Desde su solitario rincón, Juan ni siquiera me contestó. Al caer la tarde
atravesamos una región de colinas onduladas, ciudades balneario, granjas y
praderas en las que pacían vacas lecheras blancas y negras.
—La misma raza que en La Montaña —comenté. Juan se limitó a
asentir con un gruñido.
Al cabo de un rato, y tras perdernos dos veces, me enfadé con Juan
porque no le estaba prestando atención al plano.
—Vete a la mierda —me dijo furioso—. Hazlo tú —y me tiró el mapa.

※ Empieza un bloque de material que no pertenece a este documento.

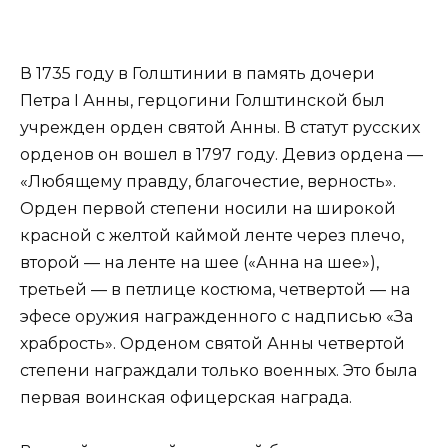
В 1735 году в Голштинии в память дочери
Петра I Анны, герцогини Голштинской был
учрежден орден святой Анны. В статут русских
орденов он вошел в 1797 году. Девиз ордена —
«Любящему правду, благочестие, верность».
Орден первой степени носили на широкой
красной с желтой каймой ленте через плечо,
второй — на ленте на шее («Анна на шее»),
третьей — в петлице костюма, четвертой — на
эфесе оружия награжденного с надписью «За
храбрость». Орденом святой Анны четвертой
степени награждали только военных. Это была
первая воинская офицерская награда.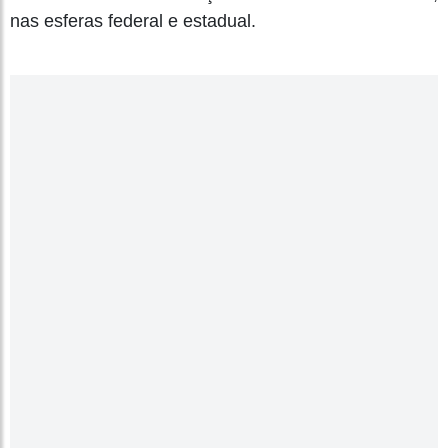
nas esferas federal e estadual.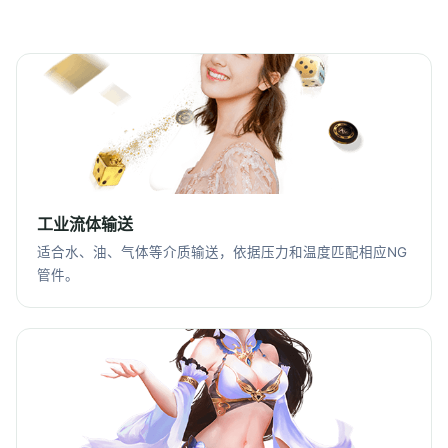
工业流体输送
适合水、油、气体等介质输送，依据压力和温度匹配相应NG
管件。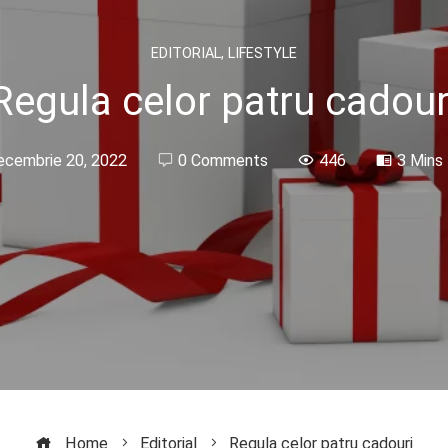
EDITORIAL
,
LIFESTYLE
Regula celor patru cadour
ecembrie 20, 2022
0 Comments
446
3 Mins
Home
Editorial
Regula celor patru cadouri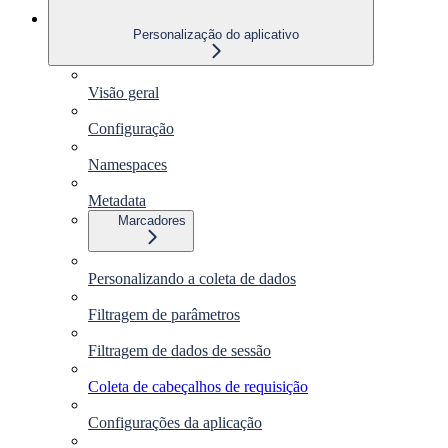
Personalização do aplicativo
Visão geral
Configuração
Namespaces
Metadata
Marcadores
Personalizando a coleta de dados
Filtragem de parâmetros
Filtragem de dados de sessão
Coleta de cabeçalhos de requisição
Configurações da aplicação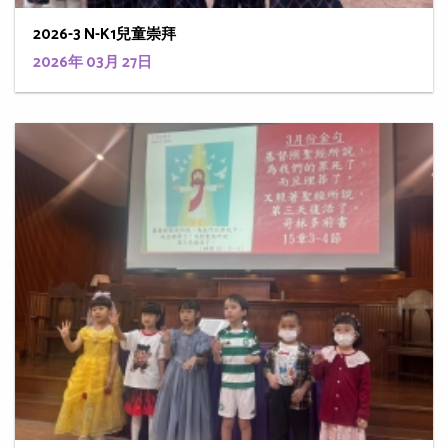
2026-3 N-K1兒童崇拜
2026年 03月 27日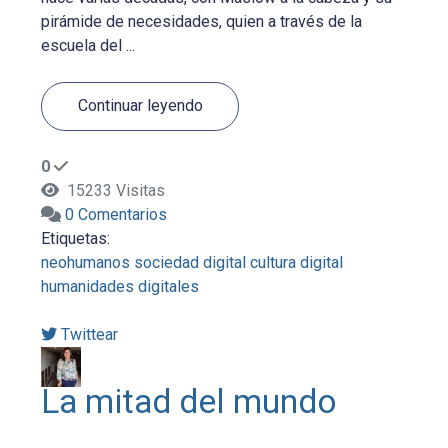
pirámide de necesidades, quien a través de la
escuela del ...
Continuar leyendo
0
15233 Visitas
0 Comentarios
Etiquetas:
neohumanos
sociedad digital
cultura digital
humanidades digitales
Twittear
La mitad del mundo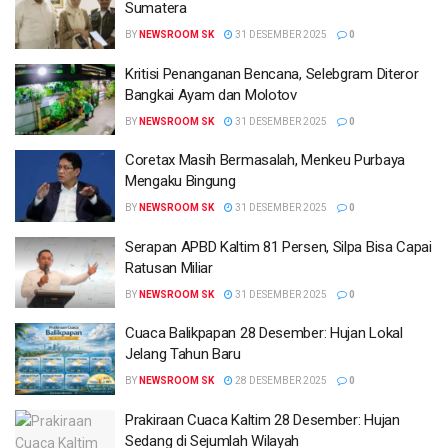
Sumatera
BY
NEWSROOM SK
31 DESEMBER 2025
0
Kritisi Penanganan Bencana, Selebgram Diteror
Bangkai Ayam dan Molotov
BY
NEWSROOM SK
31 DESEMBER 2025
0
Coretax Masih Bermasalah, Menkeu Purbaya
Mengaku Bingung
BY
NEWSROOM SK
31 DESEMBER 2025
0
Serapan APBD Kaltim 81 Persen, Silpa Bisa Capai
Ratusan Miliar
BY
NEWSROOM SK
31 DESEMBER 2025
0
Cuaca Balikpapan 28 Desember: Hujan Lokal
Jelang Tahun Baru
BY
NEWSROOM SK
28 DESEMBER 2025
0
Prakiraan Cuaca Kaltim 28 Desember: Hujan
Sedang di Sejumlah Wilayah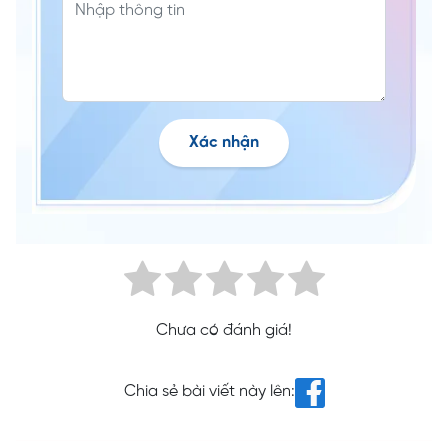
Xác nhận
Chưa có đánh giá!
Chia sẻ bài viết này lên: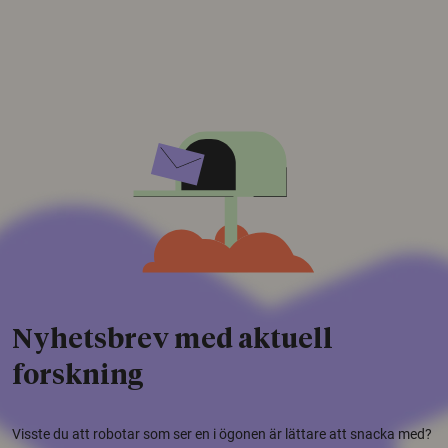
Nyhetsbrev med aktuell
forskning
Visste du att robotar som ser en i ögonen är lättare att snacka med?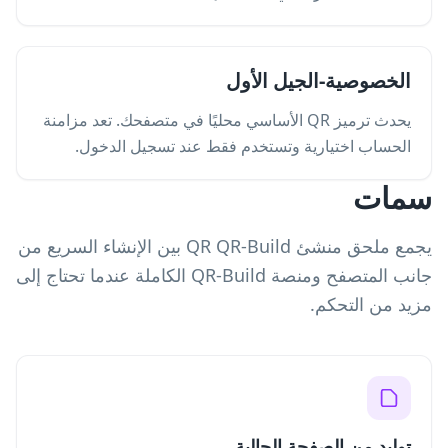
الخصوصية-الجيل الأول
يحدث ترميز QR الأساسي محليًا في متصفحك. تعد مزامنة
الحساب اختيارية وتستخدم فقط عند تسجيل الدخول.
سمات
يجمع ملحق منشئ QR QR-Build بين الإنشاء السريع من
جانب المتصفح ومنصة QR-Build الكاملة عندما تحتاج إلى
مزيد من التحكم.
توليد من الصفحة الحالية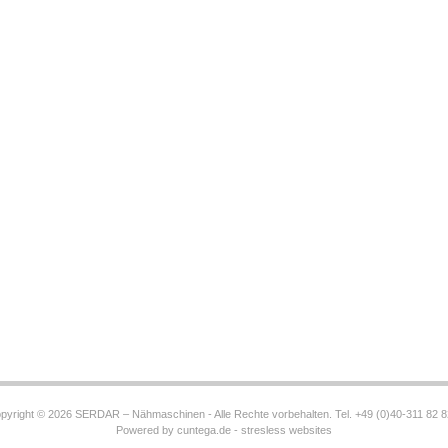
pyright © 2026
SERDAR – Nähmaschinen
- Alle Rechte vorbehalten. Tel. +49 (0)40-311 82 8
Powered by
cuntega.de - stresless websites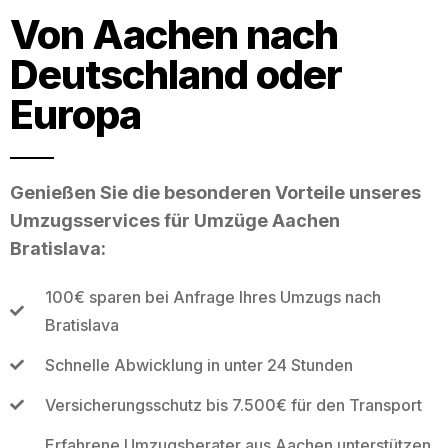
Von Aachen nach
Deutschland oder
Europa
Genießen Sie die besonderen Vorteile unseres
Umzugsservices für Umzüge Aachen
Bratislava:
100€ sparen bei Anfrage Ihres Umzugs nach
Bratislava
Schnelle Abwicklung in unter 24 Stunden
Versicherungsschutz bis 7.500€ für den Transport
Erfahrene Umzugsberater aus Aachen unterstützen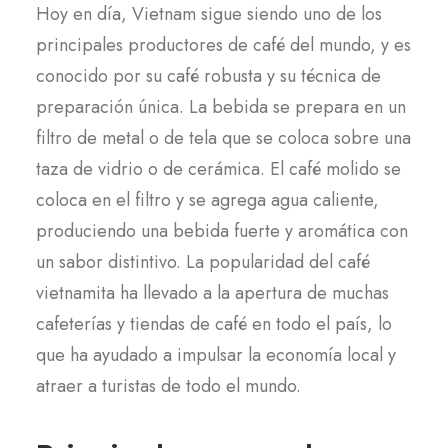
Hoy en día, Vietnam sigue siendo uno de los
principales productores de café del mundo, y es
conocido por su café robusta y su técnica de
preparación única. La bebida se prepara en un
filtro de metal o de tela que se coloca sobre una
taza de vidrio o de cerámica. El café molido se
coloca en el filtro y se agrega agua caliente,
produciendo una bebida fuerte y aromática con
un sabor distintivo. La popularidad del café
vietnamita ha llevado a la apertura de muchas
cafeterías y tiendas de café en todo el país, lo
que ha ayudado a impulsar la economía local y
atraer a turistas de todo el mundo.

Tuve que parar varias veces y encender la luz del techo para poder ver
el mapa. Cuando finalmente vimos ante nosotros un buzón con el número y
la calle que estábamos buscando, yo echaba chispas.
***
Como nota final en estos tiempos del nuevo milenio, añadiré que ahora
que las estaciones espaciales forman parte de nuestra vida cotidiana y que
un sistema nervioso electrónico llamado Internet atraviesa el planeta a lo
largo y a lo ancho, los seres humanos aún experimentan esa atracción
primaria e irresistible de participar en juegos peligrosos con reses bravas. A
lo largo de la última década, en los circuitos de rodeo de los Estados Unidos
ha surgido una extraordinaria e incruenta forma de torear, protagonizada por
los payasos de rodeo.
En los tradicionales concursos de montar toros, los payasos
profesionales siempre estaban preparados para distraer al toro cuando el
vaquero se caía. Los toros que se utilizan hoy en día son de raza mexicana o
Brahma y llevan la bravura en la sangre. En este nuevo espectáculo, sin
embargo, el payaso «lucha» contra toros jóvenes mexicanos, especialmente
importados para la ocasión. Esos toros no se montan, sino que son usados
una y otra vez en el espectáculo, como en las corridas de toros que se
celebran en Francia. Se vuelven expertos a la hora de moverse como gatos,
de girar, de cambiar de lado, de jugar con el payaso al gato y al ratón en una
especie de danza mortal. Los jueces puntúan a cada payaso en función de lo
que se acerca a los cuernos del animal. Aunque los cuernos no están
afilados, esas bestias tienen tanta fuerza que son capaces de machacar al
payaso contra el suelo o contra la valla que circunda el ruedo. No es difícil
acabar con el cuello, un brazo o una pierna rotos. Hay toreros célebres,
como Ron Smetz de Texas, que han sufrido heridas y han atravesado crisis
de confianza, como cualquier matador español. Los payasos se atreven
incluso a dejarse voltear, porque así pueden subirse a lomos del animal,
como los guerreros cretenses de antaño inmortalizados en algunos de los
murales más antiguos que se conocen.